Despite an official count of just 64 deaths, Puerto Ricans have long insisted that hundreds died as a result of Hurricane Maria. Today, they got official confirmation.
A study commissioned by the island’s government found that 2,975 people died as a result of Hurricane Maria, which hit Puerto Rico last September. The report, which was released Tuesday, was conducted by the Milken Institute School of Public Health. Its authors arrived at the number by comparing death trends in past years to the period after the storm.
That kind of analysis has been carried out by others, including other researchers and the media, with varying results. However, all of the independent counts put the toll in the hundreds. Quartz and Puerto Rico’s Center for Investigative Journalism created their own tally based on an online survey of victims’ relatives.

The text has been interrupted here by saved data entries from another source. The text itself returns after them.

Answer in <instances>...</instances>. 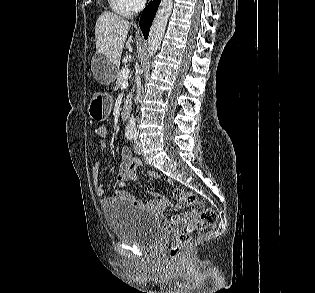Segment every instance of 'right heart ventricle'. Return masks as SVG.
<instances>
[{
    "mask_svg": "<svg viewBox=\"0 0 315 293\" xmlns=\"http://www.w3.org/2000/svg\"><path fill=\"white\" fill-rule=\"evenodd\" d=\"M111 9L122 16H129L131 14L125 0H109Z\"/></svg>",
    "mask_w": 315,
    "mask_h": 293,
    "instance_id": "1",
    "label": "right heart ventricle"
}]
</instances>
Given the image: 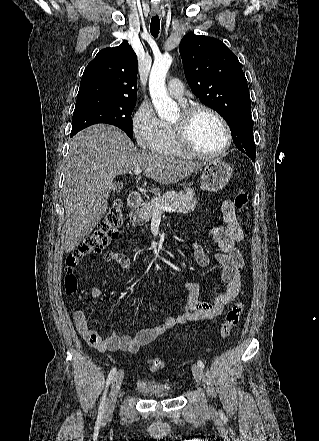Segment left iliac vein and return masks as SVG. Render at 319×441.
Masks as SVG:
<instances>
[{"mask_svg": "<svg viewBox=\"0 0 319 441\" xmlns=\"http://www.w3.org/2000/svg\"><path fill=\"white\" fill-rule=\"evenodd\" d=\"M192 372H193V375H194L196 382L200 385H203L205 378H204V373H203L202 368L197 364H193L192 365Z\"/></svg>", "mask_w": 319, "mask_h": 441, "instance_id": "1", "label": "left iliac vein"}]
</instances>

The Milken Institute School, which is part of George Washington University, also looked at why the government vastly undercounted deaths in the first place. Part of the reason was because the government had not trained doctors on how to register natural-disaster-related deaths before the hurricane, although it did issue guidelines on how to do it afterwards.
In general, the researchers found the government was ill-prepared: key agencies had outdated emergency communication plans, or no plans at all. Writing and updating those plans are among the study’s recommendations.